3. What cells are the intended targets of the recombinant DNA?


a. Describe how ex vivo targeted cells will be characterized before and after treatment.


b. Describe the theoretical and practical basis for assuming that only the target cells will incorporate the DNA.


c. Provide the percentage of target cells that contain the added DNA.


d. Describe whether the added DNA is extrachromosomal or integrated and whether it is unrearranged.


e. Describe the assays with their sensitivities to monitor this.


f. Provide the number of copies of added DNA present per cell and describe the stability of the added DNA both in terms of its continued presence and its structural stability.


4. How efficient and specific is gene transfer and expression?

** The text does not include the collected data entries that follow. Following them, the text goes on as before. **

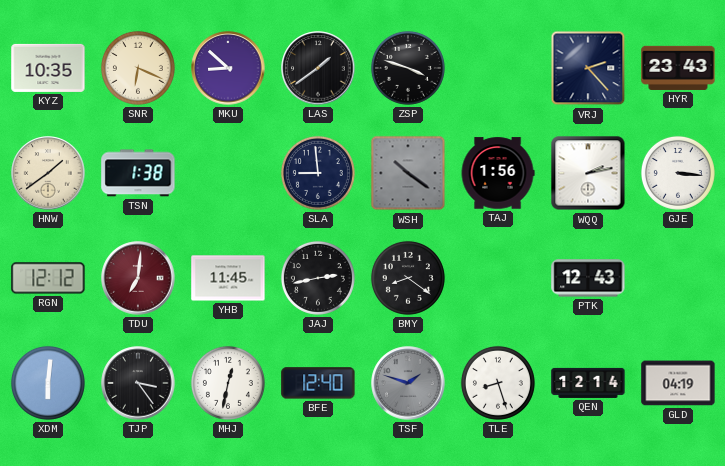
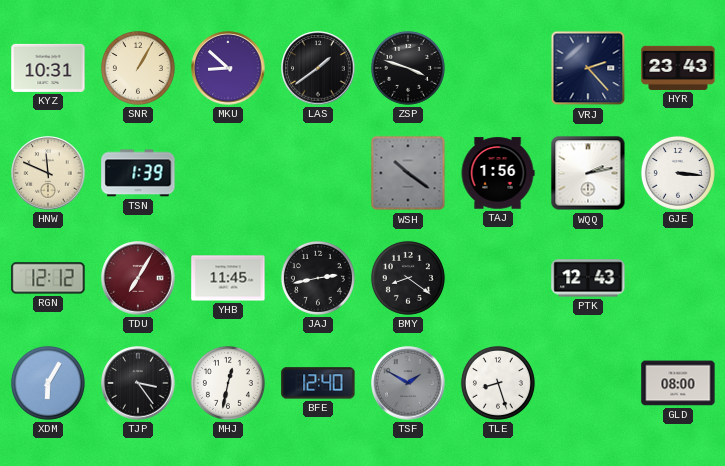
KYZ: 10:35 -> 10:31
SNR: 6:19 -> 1:05
HNW: 1:39 -> 11:49
TSN: 1:38 -> 1:39
SLA: 8:59 -> none
TDU: 7:01 -> 7:05
XDM: 6:01 -> 6:05
TSF: 1:48 -> 1:50
QEN: 12:14 -> none
GLD: 04:19 -> 08:00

a. Describe the animal and cultured cell models used to assess the in vivo and in vitro efficacy of the gene transfer system, comparing and contrasting these to the proposed human treatment.


b. Provide the minimal level of gene transfer and/or expression that is estimated to be necessary for the gene transfer protocol to be successful in humans. How was this determined?

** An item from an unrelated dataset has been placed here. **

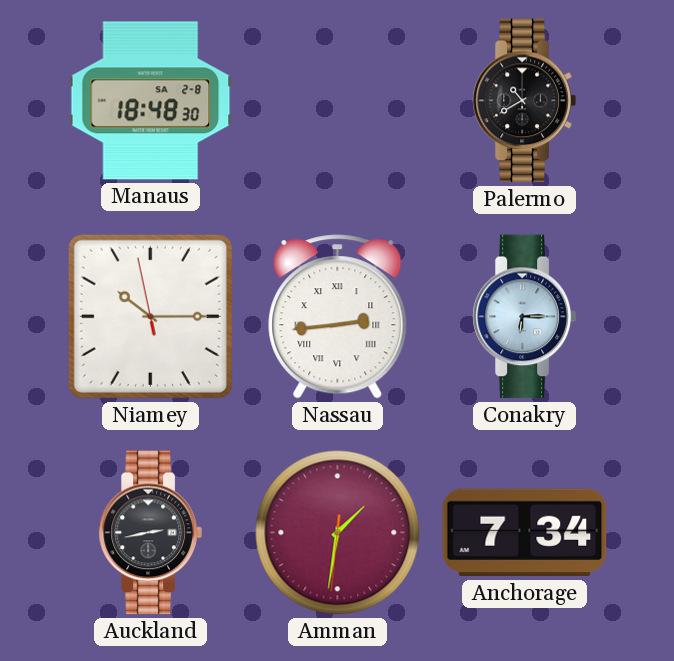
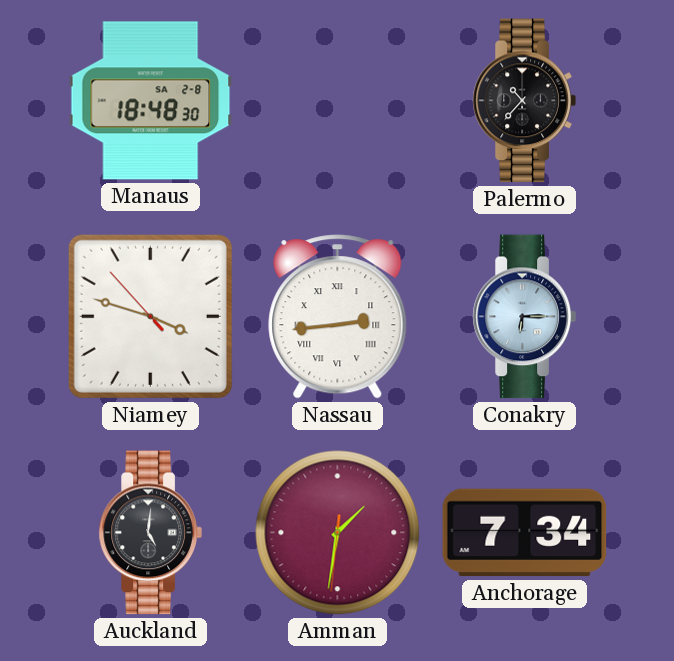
Palermo: 10:40 -> 10:37
Niamey: 10:14 -> 3:47
Auckland: 2:43 -> 5:01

c. Explain in detail all results from animal and cultured cell model experiments which assess the effectivenessof the delivery system in achieving the minimally required level of gene transfer and expression.


d. Describe to what extent expression is only from the desired gene (and not from the surrounding DNA).

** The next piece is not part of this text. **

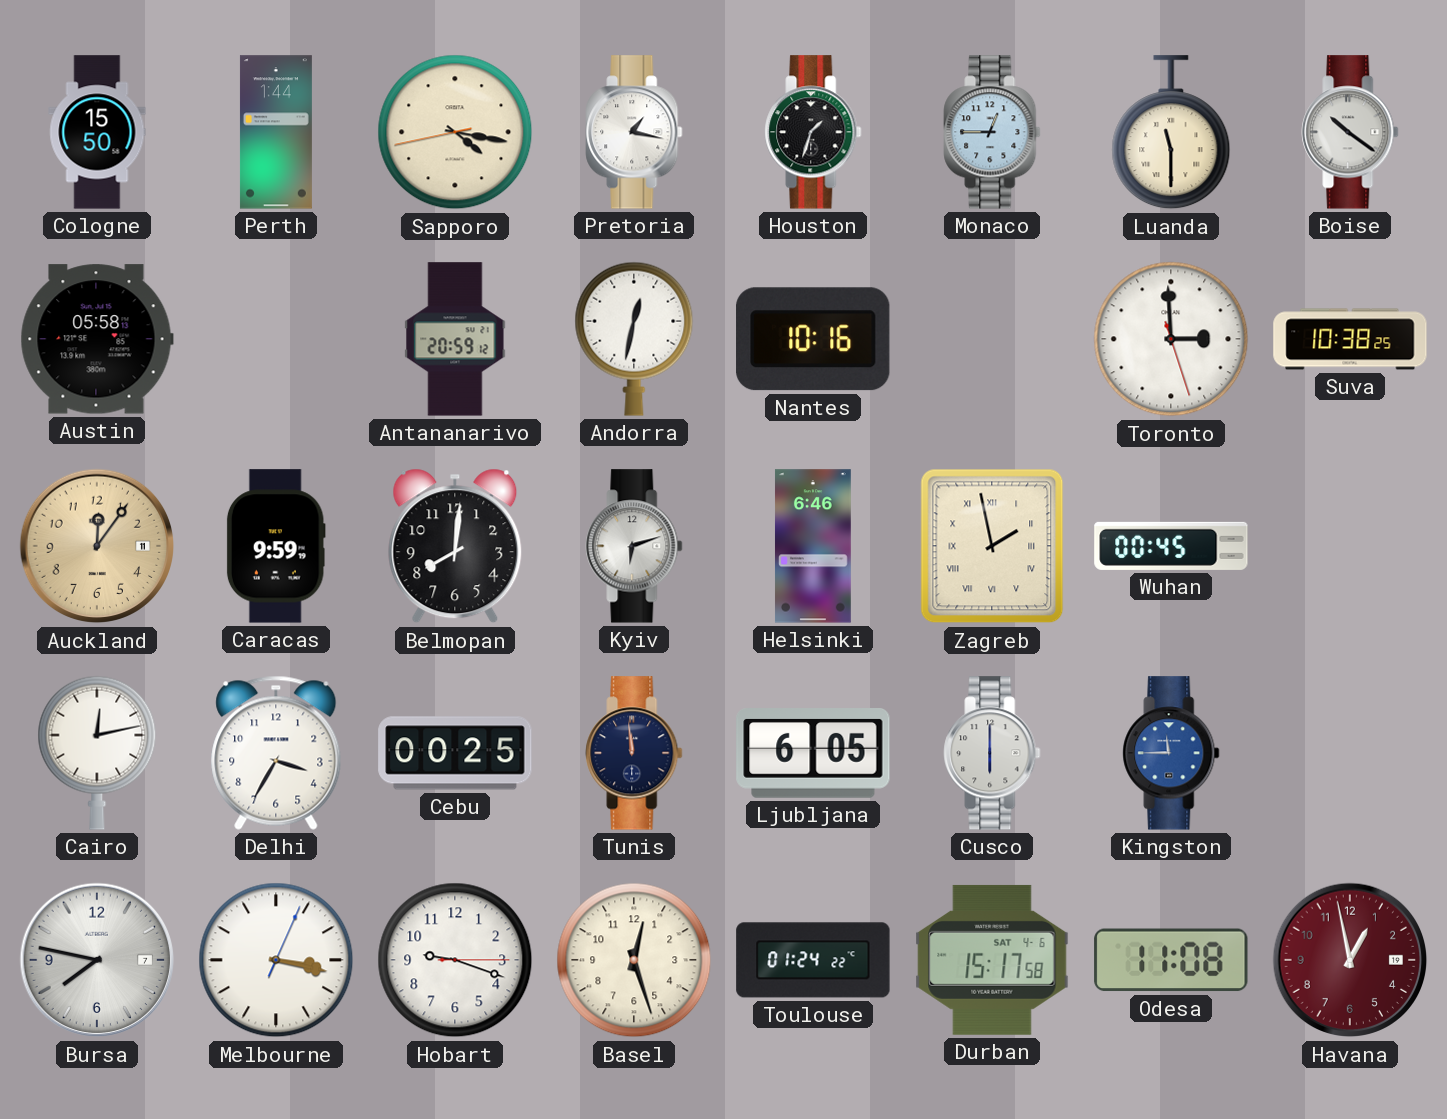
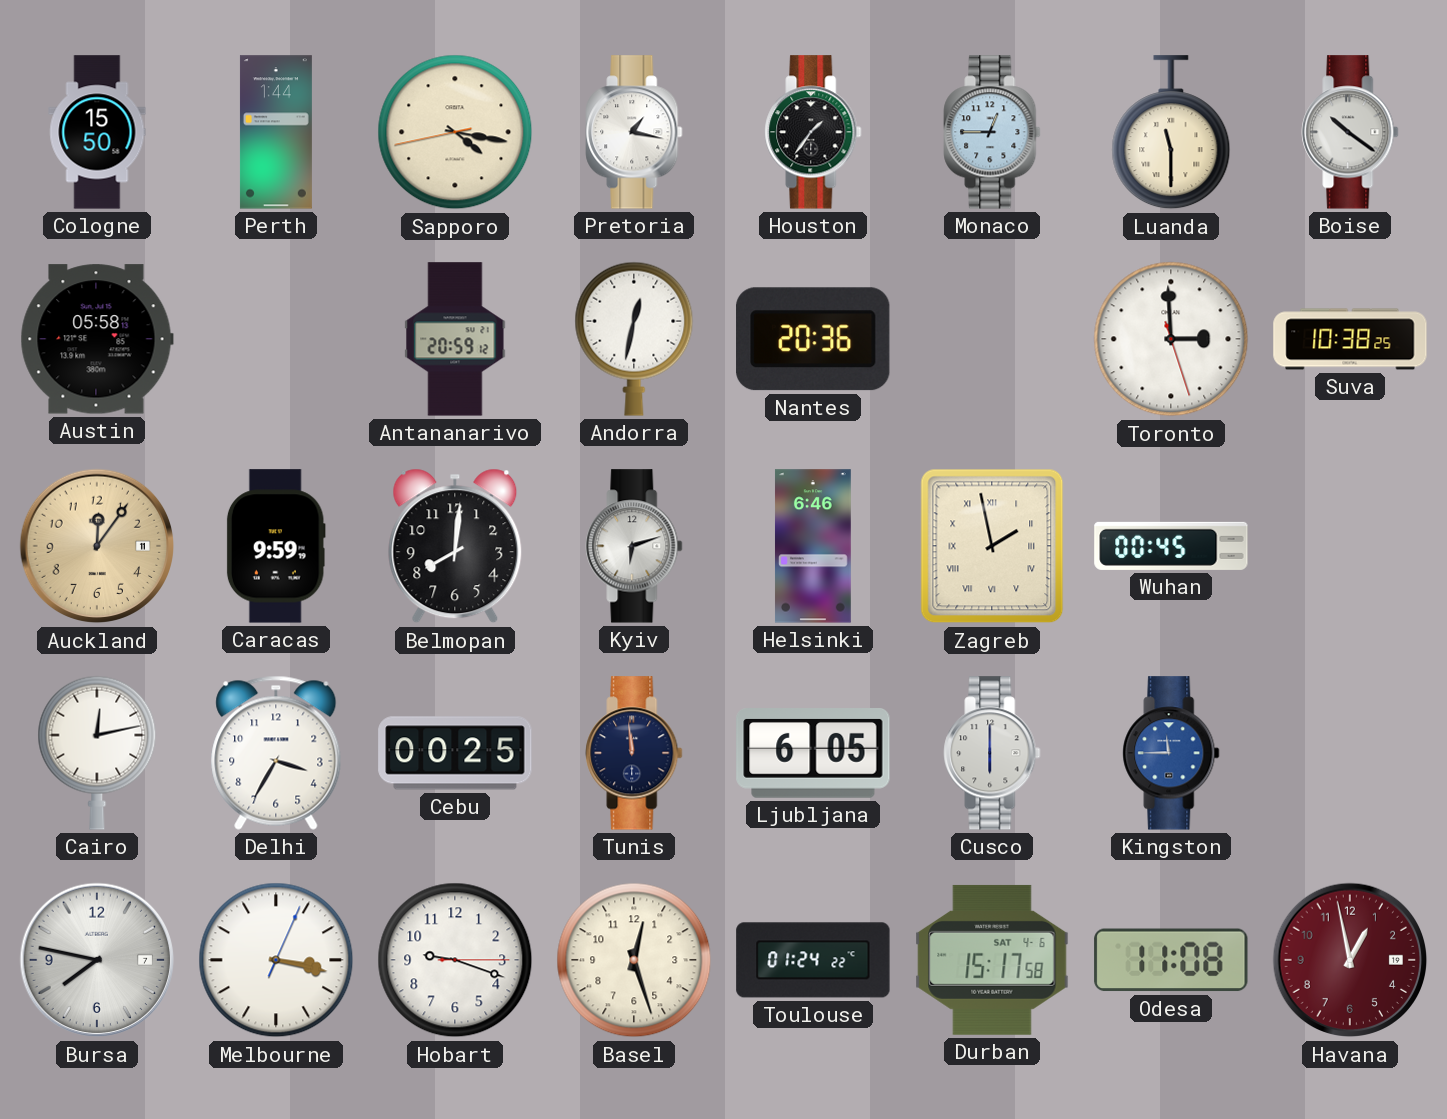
Houston: 1:33 -> 1:36
Nantes: 10:16 -> 20:36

e. Describe to what extent the insertion modifies the expression of other genes.


f. Provide the percentage of cells that express the desired gene, whether the product is biologically active, and if so, the percentage of normal activity that results from the inserted gene.


g. Describe the extent to which the gene is expressed in cells other than the target cells.

5. Is a retrovirus delivery system being used?


a. Describe the cell types that have been infected with the retroviral vector preparation and describe which cells, if any, produce infectious particles.


b. Describe the stability of the retroviral vector and resulting provirus in terms of loss, rearrangement, recombination, or mutation. Describe steps taken in designing the vector to minimize instability or variation and any assays, with their sensitivities, used to measure stability. Provide information on how much rearrangement or recombination with endogenous or other viral sequences is likely to occur in the patient's cells.


c. Describe laboratory evidence that is available concerning potential harmful effects of the transfer (eg, development of neoplasia, harmful mutations, regeneration of infectious particles, or immune responses).


d. Describe steps taken in the design of the vector to minimize its pathogenicity and describe assays with their sensitivities to determine this.


e. Provide any evidence from animal studies that vector DNA has entered untreated cells, particularly germ-line cells.


f. Provide whether a similar protocol has been conducted in non-human primates and/or other animals. If so, describe the results. Specifically, provide any evidence that the retroviral vector recombined with any endogenous or other viral sequences in the animals.


6. Is a non-retrovirus delivery/expression system being used?


a. Describe animal studies that have been conducted to determine if there are pathological or other undesirable consequences of the protocol (including insertion of DNA into cells other than those treated, particularly germ-line cells).


b. Provide how long the animals have been studied after treatment.


c. Describe any safety studies that have been conducted, including data about the level of sensitivity of such assays.